Nel momento in cui ridefiniamo la cassetta degli attrezzi dobbiamo accogliere una domanda di partecipazione diretta alle decisioni della politica, della nostra politica. La democrazia per noi non può essere né apparire una questione procedurale.
Deve essere attraversamento dei territori, radicamento nei territorio, interrelazioni tra territori. Per dare vita ad una sinistra federale, a cantieri aperti, plurali, curiosi, includenti, che abitino nei territori.
L’intento collettivo è realizzare, anche attraverso la tappa elettorale, un laboratorio della società, un patto costruito con pezzi di mondo del lavoro e di giovani generazioni, consultando i territori e la società civile. I mezzi siamo noi, la nostra capacità di dare centralità a quelle esperienze di unità a sinistra che già stanno lavorando nei territori, di costruire una sinistra che parla di un popolo, che parla a un popolo, che organizza le lotte, che è accogliente, che muove da una tensione unitaria, che accumula forze, che da speranza, che ha e da significato, che incide sulla storia del paese. Mezzo è il dovere di creare una sinistra che chiede alla teoria e alla storia gli strumenti per capire il mondo e non gli strumenti per imbalsamare le proprie convinzioni ideologiche.
Il Movimento per la Sinistra vuole costruire una sinistra capace di presentarsi come una profezia laica, l’annuncio di tempi nuovi, una sinistra del lavoro e delle libertà, una sinistra come un’educazione civile alla conoscenza, come un’idea del mondo, un’idea della vita.
Una sinistra che ingaggi un molecolare corpo a corpo contro la paura e contro la solitudine. Che ritrovi l’ago e il filo con cui cucire nuovi legami sociali, pezzi di comunità, movimenti che fanno politica coinvolgendo e accogliendo. Perché la politica torni a essere pensiero, passione condivisa, reciproco affidamento, prefigurazione di un mondo liberato, migliore, per tutte e tutti.

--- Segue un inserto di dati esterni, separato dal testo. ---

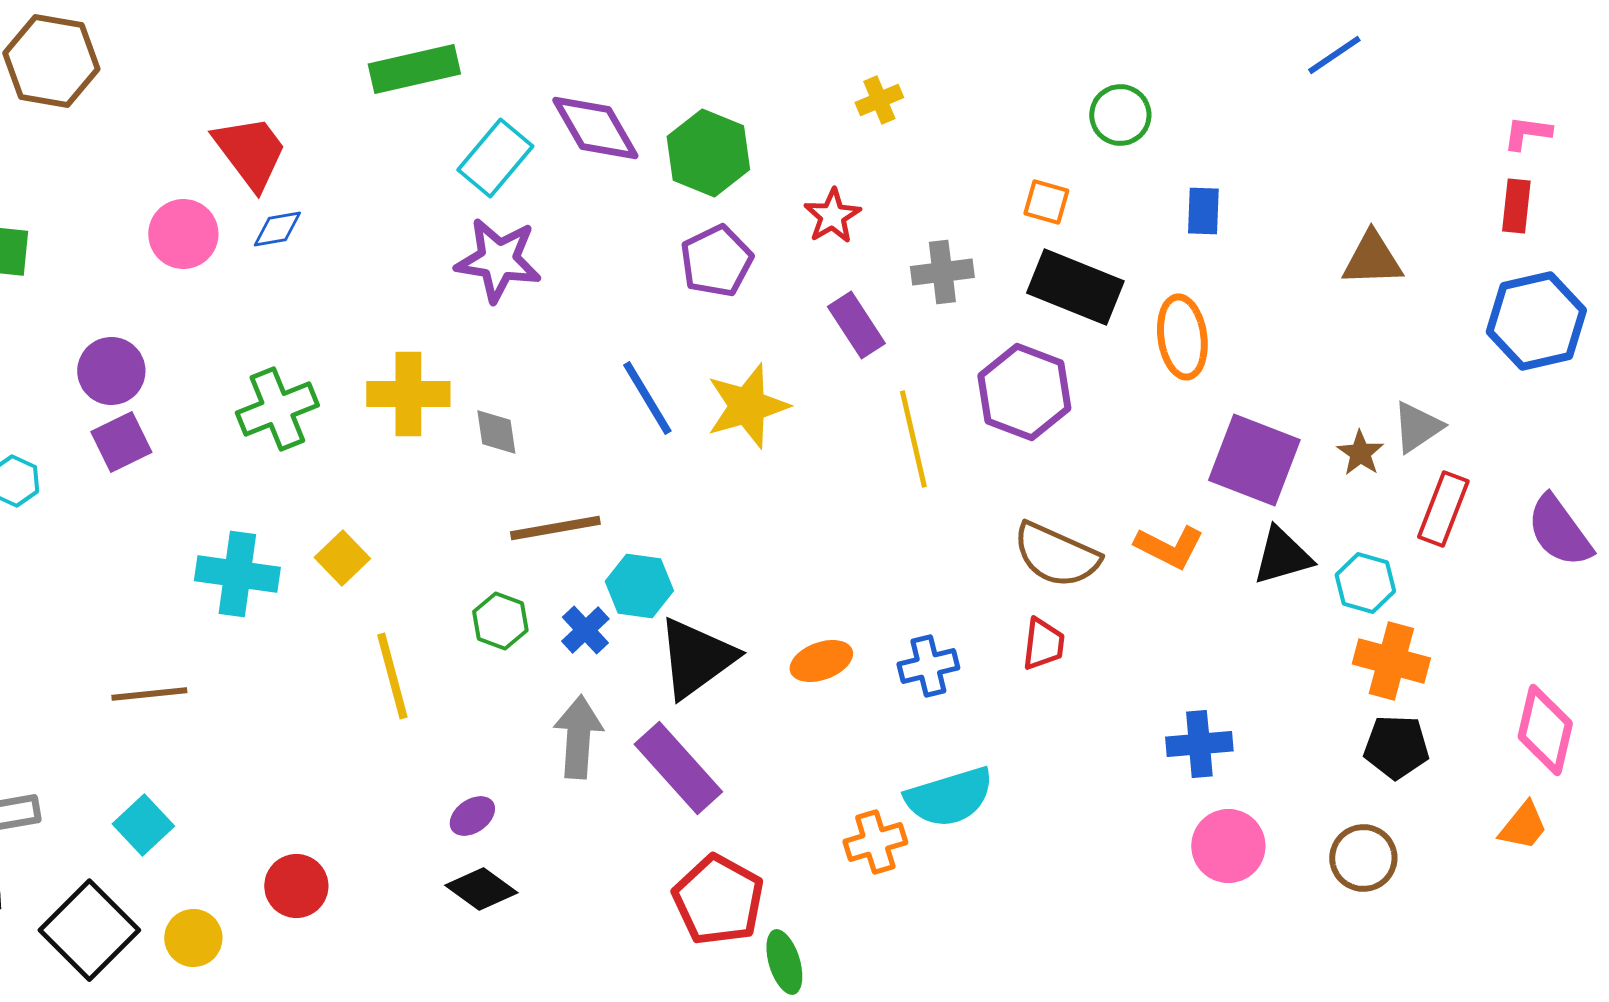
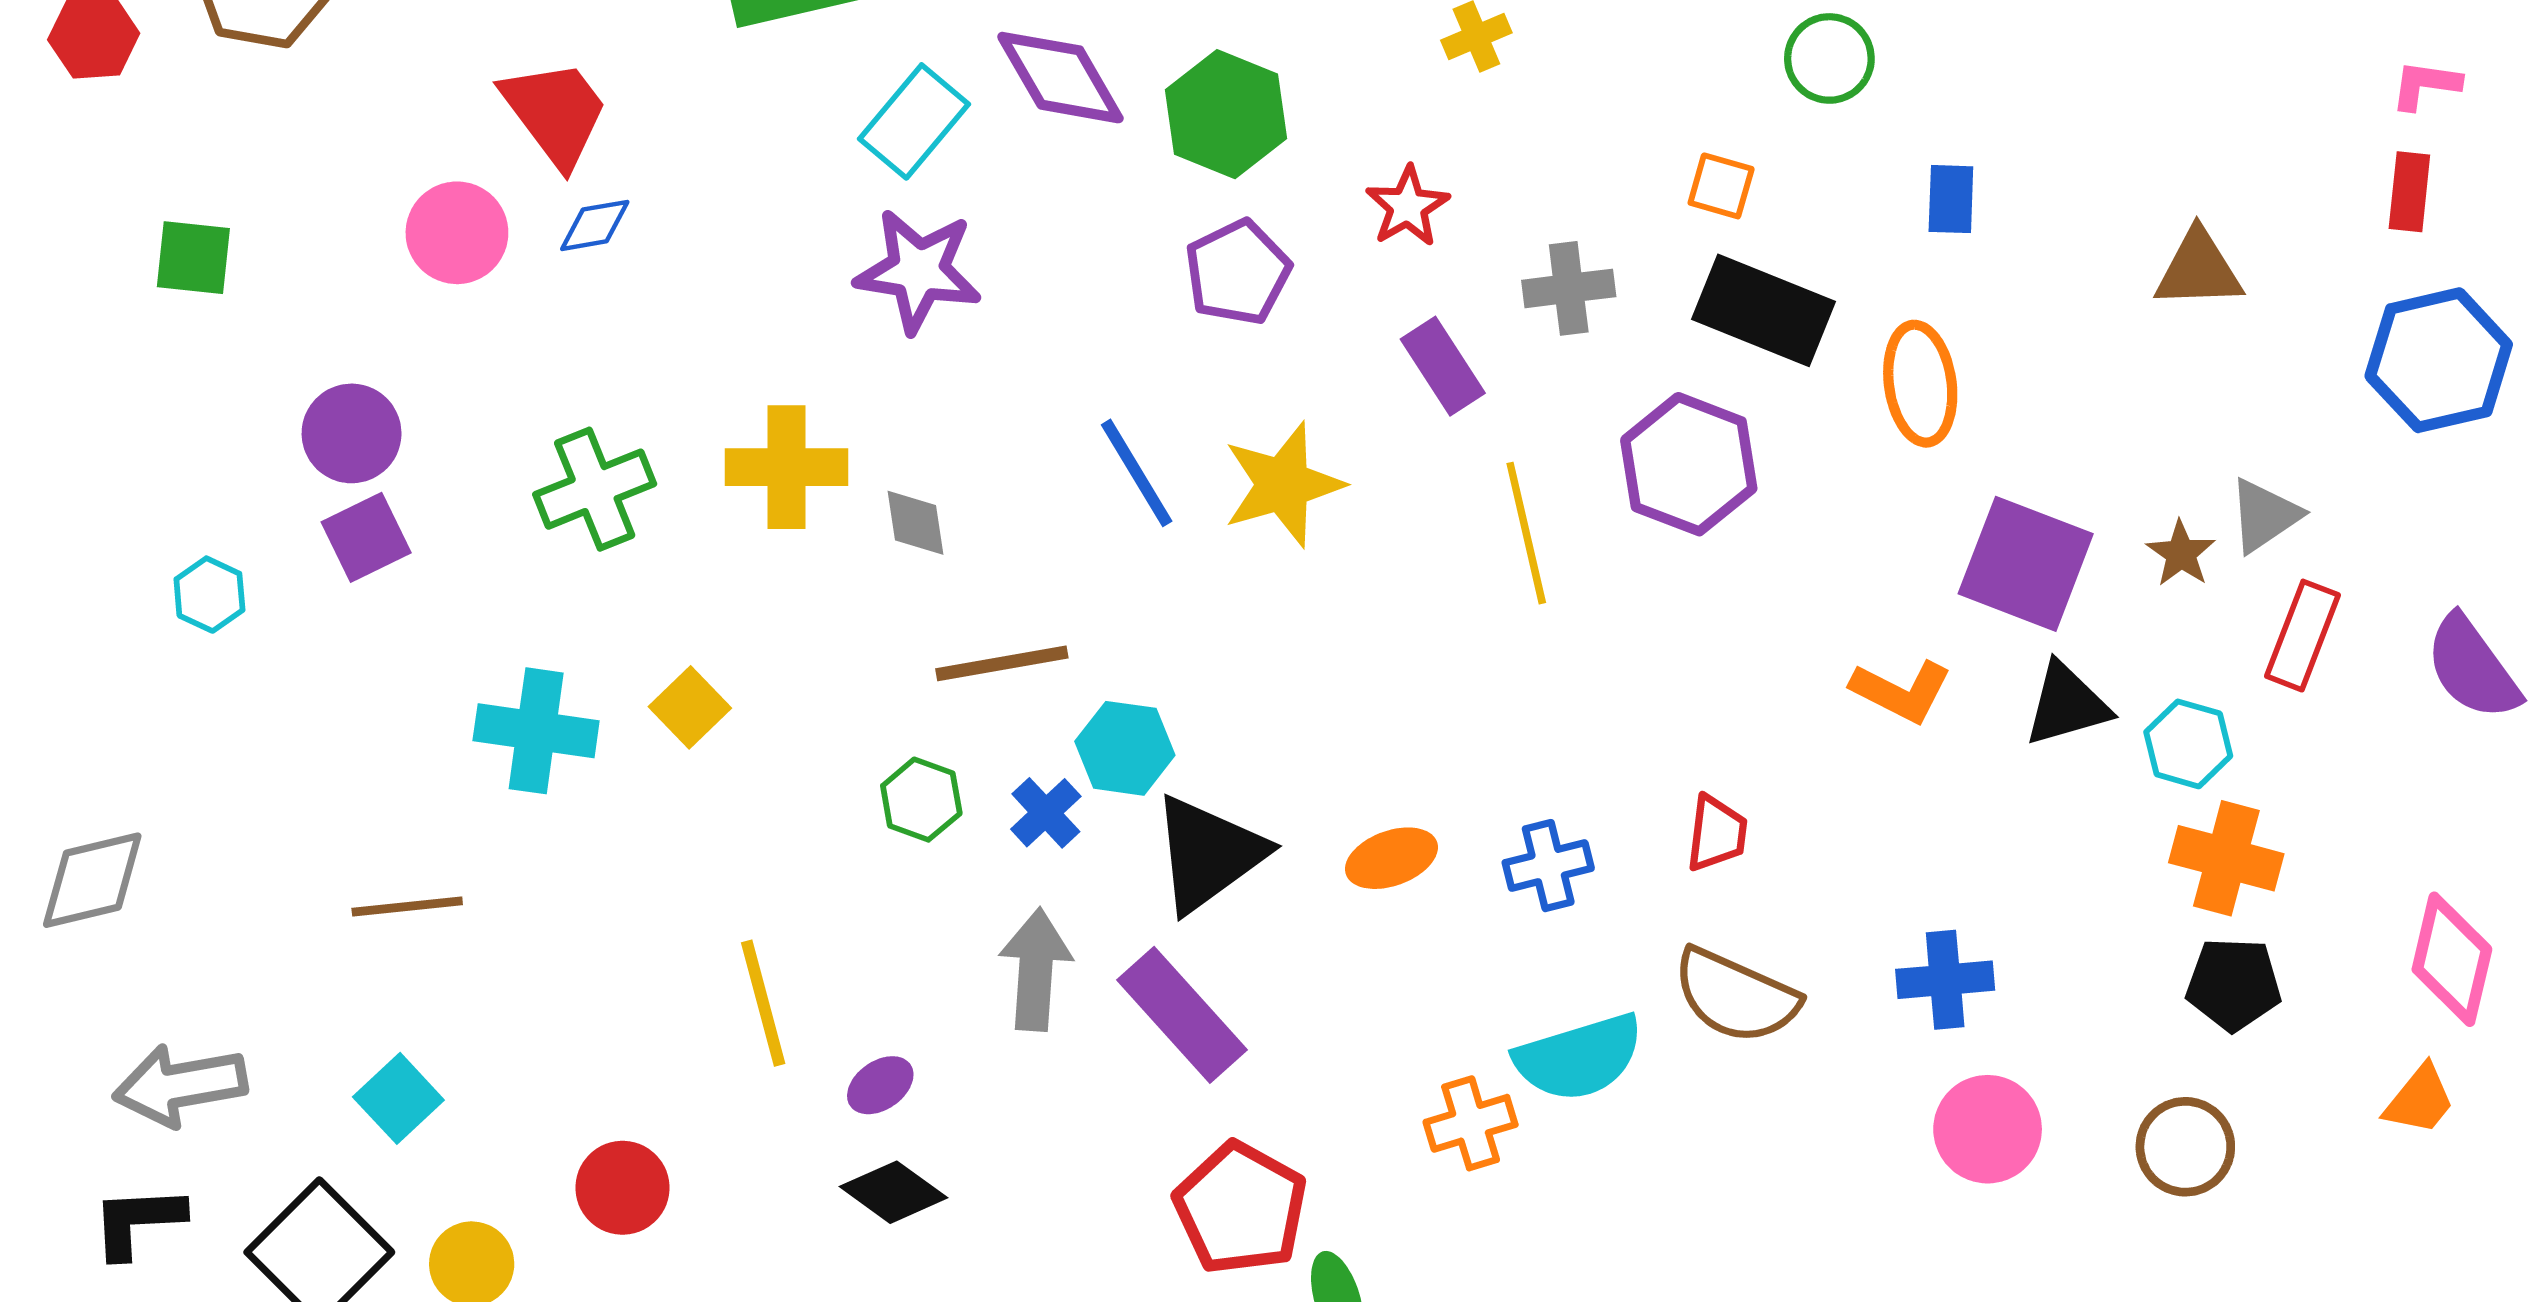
brown semicircle: (1056, 555) -> (1736, 996), moved
yellow line: (392, 676) -> (763, 1003), moved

Vogliamo una politica che allunga i propri pensieri oltre lo spazio del presente. Una politica che ci aiuti a spartire il dolore e la gioia, che ci rispetti nella nostra fragilità e nella nostra unicità, che non ci trasformi in giudici sommari e in boia delle diversità, che non sia pensata e gestita al maschile, che non accetti barriere gerarchiche, che non escluda chi è diversamente abile, che non giudichi nessuno per la sua fede o per il suo orientamento sessuale, che non cerchi nemici. Una politica gentile, capace di ascoltare l’avversario, forte solo delle proprie idee e non forte di servizi d’ordine, una politica che cerca le persone in carne e ossa piuttosto che cercare il pubblico. Una politica che apre la questione della libertà in ogni millimetro di organizzazione sociale, a partire dal luogo di lavoro. Una politica che annuncia non il nostro primato ideologico ma il nostro amore per la terra e per la vita, che annuncia speranza, che si fa popolo, che ci dà il coraggio di osare una nuova avventura, un nuovo inizio, un altro partire.